A more common case I’ve heard of is law enforcement using face id without permission. They can also compel people to give up passwords too which is why duress passwords and panic buttons exist to wipe everything
You want to think very carefully before giving a duress password, or using a destructive panic button when dealing with law enforcement. If you do, you will be charged with, at least, destruction of evidence. You have to decide if your data is worth that. A duress password that only decrypts part of your data is probably safer if twinned with deniable encryption, although you still risk legal trouble.
This is in the US, in a lot of countries, even in EU ones, refusing to reveal your password is used as part of the case against you (not as proof but as a suspicious attitude that can, combined with other facts, bring a certainty of culpability).
So be careful and check out your local laws before following US laws concerning this.
Yeah thanks pal. It helps you from someone who doesn’t know your password. You all give the most extreme examples. That example applies to biometrics, normal passwords without encryption, bank pins, etc. What was the point of saying it? What technology would help you from that
I was actually largely agreeing with you, but responding to the bit where you said:
It’ll stop alphabet agencies from brute forcing it, sure, but that’s not how they would approach extracting the information.
I see ~
you’ve~ the mod has deleted this comment thread though, so it’s unlikely anyone else will see it.As to your question about what technology would stop it, I think you may need to think differently as no technology will stop a determined enough opponent torturing you for a password, but they’re much more likely to attempt a malware style attack against you to skip all that bother.
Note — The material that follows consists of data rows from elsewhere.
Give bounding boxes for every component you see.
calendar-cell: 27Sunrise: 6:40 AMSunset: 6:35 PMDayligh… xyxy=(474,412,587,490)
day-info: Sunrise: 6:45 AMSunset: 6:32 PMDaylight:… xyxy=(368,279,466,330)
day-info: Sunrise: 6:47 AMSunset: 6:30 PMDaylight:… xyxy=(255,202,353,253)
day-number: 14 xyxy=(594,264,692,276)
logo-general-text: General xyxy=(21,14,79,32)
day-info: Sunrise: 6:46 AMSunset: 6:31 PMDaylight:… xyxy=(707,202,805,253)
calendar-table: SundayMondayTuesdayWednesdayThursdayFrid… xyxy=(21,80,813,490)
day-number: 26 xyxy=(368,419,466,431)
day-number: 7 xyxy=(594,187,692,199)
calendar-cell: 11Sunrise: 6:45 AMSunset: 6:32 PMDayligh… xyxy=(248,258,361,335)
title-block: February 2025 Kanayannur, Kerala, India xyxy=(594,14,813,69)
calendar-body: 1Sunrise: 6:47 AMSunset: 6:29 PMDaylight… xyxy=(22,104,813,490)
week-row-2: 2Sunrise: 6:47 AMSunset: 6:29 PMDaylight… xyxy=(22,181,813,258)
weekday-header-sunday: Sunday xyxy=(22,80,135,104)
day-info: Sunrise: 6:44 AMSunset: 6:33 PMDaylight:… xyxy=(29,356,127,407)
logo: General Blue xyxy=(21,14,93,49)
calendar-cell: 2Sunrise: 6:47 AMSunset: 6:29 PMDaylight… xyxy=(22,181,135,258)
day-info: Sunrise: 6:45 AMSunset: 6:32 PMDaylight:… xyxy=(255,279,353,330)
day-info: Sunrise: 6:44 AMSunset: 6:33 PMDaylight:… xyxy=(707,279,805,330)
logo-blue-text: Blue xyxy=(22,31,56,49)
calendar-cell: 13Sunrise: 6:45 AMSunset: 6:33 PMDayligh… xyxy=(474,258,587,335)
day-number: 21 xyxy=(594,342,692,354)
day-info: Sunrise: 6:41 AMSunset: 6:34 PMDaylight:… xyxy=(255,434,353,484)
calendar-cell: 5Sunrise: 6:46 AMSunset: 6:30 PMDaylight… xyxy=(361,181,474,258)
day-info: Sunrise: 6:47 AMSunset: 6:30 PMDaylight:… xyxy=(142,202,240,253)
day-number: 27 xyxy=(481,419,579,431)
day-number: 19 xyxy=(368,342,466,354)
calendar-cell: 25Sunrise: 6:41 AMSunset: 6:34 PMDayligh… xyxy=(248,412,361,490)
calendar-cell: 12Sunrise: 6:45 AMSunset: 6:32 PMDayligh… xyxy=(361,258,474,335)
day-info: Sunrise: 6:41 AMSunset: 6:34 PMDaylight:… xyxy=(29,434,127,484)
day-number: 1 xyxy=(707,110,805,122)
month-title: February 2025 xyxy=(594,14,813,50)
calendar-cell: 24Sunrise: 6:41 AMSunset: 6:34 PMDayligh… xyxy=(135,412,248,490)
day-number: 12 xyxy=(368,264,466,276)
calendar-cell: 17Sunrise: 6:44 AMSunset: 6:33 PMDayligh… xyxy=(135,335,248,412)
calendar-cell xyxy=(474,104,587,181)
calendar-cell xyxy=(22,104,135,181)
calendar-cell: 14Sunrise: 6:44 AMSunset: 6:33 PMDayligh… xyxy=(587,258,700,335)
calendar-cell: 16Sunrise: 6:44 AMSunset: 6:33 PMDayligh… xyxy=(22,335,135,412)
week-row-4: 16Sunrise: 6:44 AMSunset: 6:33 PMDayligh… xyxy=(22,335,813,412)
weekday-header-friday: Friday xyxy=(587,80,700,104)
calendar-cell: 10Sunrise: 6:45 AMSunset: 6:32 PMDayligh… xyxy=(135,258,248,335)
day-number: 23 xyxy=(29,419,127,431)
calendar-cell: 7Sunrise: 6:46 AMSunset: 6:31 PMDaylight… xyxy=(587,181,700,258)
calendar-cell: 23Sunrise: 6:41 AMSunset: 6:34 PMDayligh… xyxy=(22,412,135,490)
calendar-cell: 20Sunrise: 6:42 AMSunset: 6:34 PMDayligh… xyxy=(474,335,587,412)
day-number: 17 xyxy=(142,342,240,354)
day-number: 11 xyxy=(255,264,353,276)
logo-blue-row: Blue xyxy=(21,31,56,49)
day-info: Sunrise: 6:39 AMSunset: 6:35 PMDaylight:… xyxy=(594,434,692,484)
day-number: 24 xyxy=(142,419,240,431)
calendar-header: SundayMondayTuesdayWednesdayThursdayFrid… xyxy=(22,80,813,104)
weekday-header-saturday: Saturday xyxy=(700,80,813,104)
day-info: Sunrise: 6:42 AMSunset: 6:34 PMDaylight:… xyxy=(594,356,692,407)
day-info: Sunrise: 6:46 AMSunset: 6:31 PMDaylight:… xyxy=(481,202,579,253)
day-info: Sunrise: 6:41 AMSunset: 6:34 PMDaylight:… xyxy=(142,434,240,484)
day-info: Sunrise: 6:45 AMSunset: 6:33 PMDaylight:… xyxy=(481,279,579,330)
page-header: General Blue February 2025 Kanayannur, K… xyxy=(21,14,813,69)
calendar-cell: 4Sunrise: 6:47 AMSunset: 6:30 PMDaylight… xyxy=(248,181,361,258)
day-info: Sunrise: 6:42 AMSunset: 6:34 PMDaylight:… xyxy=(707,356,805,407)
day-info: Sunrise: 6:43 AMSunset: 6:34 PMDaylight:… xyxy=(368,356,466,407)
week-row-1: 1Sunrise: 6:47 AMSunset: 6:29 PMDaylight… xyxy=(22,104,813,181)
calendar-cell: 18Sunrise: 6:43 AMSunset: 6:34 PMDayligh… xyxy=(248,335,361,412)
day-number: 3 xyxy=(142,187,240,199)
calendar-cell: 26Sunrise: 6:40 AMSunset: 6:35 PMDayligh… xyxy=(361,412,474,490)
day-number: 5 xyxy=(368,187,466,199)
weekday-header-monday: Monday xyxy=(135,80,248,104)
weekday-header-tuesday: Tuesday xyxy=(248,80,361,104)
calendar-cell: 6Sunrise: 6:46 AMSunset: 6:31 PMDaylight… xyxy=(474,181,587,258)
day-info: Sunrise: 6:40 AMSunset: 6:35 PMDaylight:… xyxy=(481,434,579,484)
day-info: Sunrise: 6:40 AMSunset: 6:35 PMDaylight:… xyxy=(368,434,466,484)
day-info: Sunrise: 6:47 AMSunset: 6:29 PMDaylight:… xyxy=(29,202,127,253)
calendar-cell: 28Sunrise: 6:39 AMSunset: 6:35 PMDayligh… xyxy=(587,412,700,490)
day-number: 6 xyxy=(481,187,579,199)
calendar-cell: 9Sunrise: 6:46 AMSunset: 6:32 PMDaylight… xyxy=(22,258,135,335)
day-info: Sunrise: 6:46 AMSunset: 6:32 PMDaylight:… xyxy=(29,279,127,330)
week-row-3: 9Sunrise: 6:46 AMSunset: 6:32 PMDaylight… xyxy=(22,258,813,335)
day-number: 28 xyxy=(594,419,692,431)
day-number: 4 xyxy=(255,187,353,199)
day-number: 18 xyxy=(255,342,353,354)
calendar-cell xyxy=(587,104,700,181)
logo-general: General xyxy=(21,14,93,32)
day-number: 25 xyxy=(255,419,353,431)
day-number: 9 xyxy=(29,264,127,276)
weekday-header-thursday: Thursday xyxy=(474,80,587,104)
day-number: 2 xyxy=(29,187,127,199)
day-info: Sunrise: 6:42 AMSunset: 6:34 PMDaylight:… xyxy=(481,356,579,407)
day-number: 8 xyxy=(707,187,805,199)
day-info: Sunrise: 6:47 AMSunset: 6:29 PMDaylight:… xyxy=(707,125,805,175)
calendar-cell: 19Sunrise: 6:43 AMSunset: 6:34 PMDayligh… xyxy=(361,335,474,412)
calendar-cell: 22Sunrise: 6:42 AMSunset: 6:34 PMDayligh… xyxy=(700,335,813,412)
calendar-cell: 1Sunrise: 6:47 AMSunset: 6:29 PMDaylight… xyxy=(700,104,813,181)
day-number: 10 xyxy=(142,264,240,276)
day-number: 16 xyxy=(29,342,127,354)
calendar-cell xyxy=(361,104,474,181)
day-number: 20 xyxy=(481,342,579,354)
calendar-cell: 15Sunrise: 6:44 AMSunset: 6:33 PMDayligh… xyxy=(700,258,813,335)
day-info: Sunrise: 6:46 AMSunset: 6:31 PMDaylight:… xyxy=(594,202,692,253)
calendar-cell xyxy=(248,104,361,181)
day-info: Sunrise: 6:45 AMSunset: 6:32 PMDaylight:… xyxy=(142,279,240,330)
So countermeasures would involve a well locked down system (think about things like SELinux with MLS enabled and using VMs to isolate processes) and good information hygiene practices to reduce the risk of infection and the risk of it spreading if you are infected.
the thread is visible here, just a single comment was deleted
I know this. Was never confused about it. You just came out of no where telling me. I don’t delete comments, look at how many people try to debate me, those comments are still up and still stupid lol. Also luckily the FBI or CIA or whatever demon inspired agency won’t just torture you as an everyday citizen doesn’t matter what they want on your top. If it was that bad the USA would be JUST like North Korea. Here they have some rules still they are just burning them away as the years go by.
I edited my comment, it was the mod who deleted your comment.
I don’t see many people debating you, but I do see a number of comments, including my own, that are pointing out things that need to be considered, or expanding on what you’d said. I don’t see much that could be called ‘stupid’, but you seem to be carrying a lot of pent up frustration and anger. You’ll probably find you have much more productiv£ and pleasant exchanges if you dump that on other people though.
One need only read or watch the news to know that a disturbingly large number of people are being abducted, predominantly under the umbrealla of ICE, but also for political reasons. It seems likely that if an agency has interest in the data of someone like that, presure of various sorts will be brought to bear on them. Most people will hand over their passwords long before the threat of physical violence is manifested, but the threat is there none-the-less. As you say, this won’t apply to most everyday citizens, for now at least.
Ultimately, it’s a case of setting up your security posture to match your own threat models. Encryption is an excellent step, but only addresses some threats, online attacks being the most obvious set that it does not help with.